Stochastic Solution of Fractional Fokker-Planck Equations with Space-Time-Dependent Coefficients

TL;DR

This paper presents a comprehensive stochastic approach to solving fractional Fokker-Planck equations with space-time-dependent coefficients, extending previous results to more general subdiffusive systems driven by Lévy processes.

Contribution

It introduces a general stochastic solution framework for fractional Fokker-Planck equations with variable coefficients, expanding the scope of prior models.

Findings

Derived explicit stochastic representations for subdiffusion equations.

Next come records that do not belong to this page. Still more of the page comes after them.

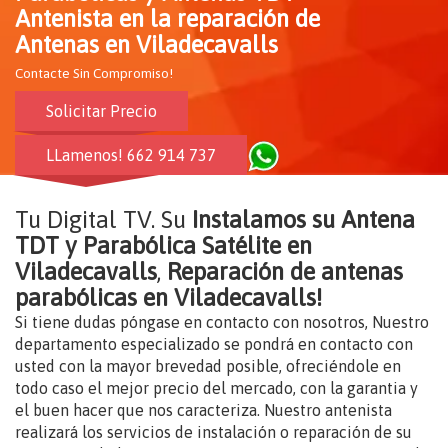
Antenista en la reparación de
Antenas en Viladecavalls
Contacte Sin Compromiso!
Solicitar Precio
LLamenos! 662 914 737
Tu Digital TV. Su
Instalamos su Antena
TDT y Parabólica Satélite en
Viladecavalls
,
Reparación de antenas
parabólicas en Viladecavalls!
Si tiene dudas póngase en contacto con nosotros, Nuestro
departamento especializado se pondrá en contacto con
usted con la mayor brevedad posible, ofreciéndole en
todo caso el mejor precio del mercado, con la garantia y
el buen hacer que nos caracteriza. Nuestro antenista
realizará los servicios de instalación o reparación de su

Extended existing models to include space-time-dependent coefficients.

Validated solutions through theoretical analysis.

Abstract

This paper develops solutions of fractional Fokker-Planck equations describing subdiffusion of probability densities of stochastic dynamical systems driven by non-Gaussian L\'evy processes, with space-time-dependent drift, diffusion and jump coefficients, thus significantly extends Magdziarz and Zorawik's result in "M. Magdziarz and T. Zorawik, Stochastic representation of fractional subdiffusion equation. The case of infinitely divisible waiting times, L\'evy noise and space-time-dependent coefficients. Proc. Amer. Math. Soc., Accepted (2015)." Fractional Fokker-Planck equation describing subdiffusion is solved by our result in full generality from perspective of stochastic representation.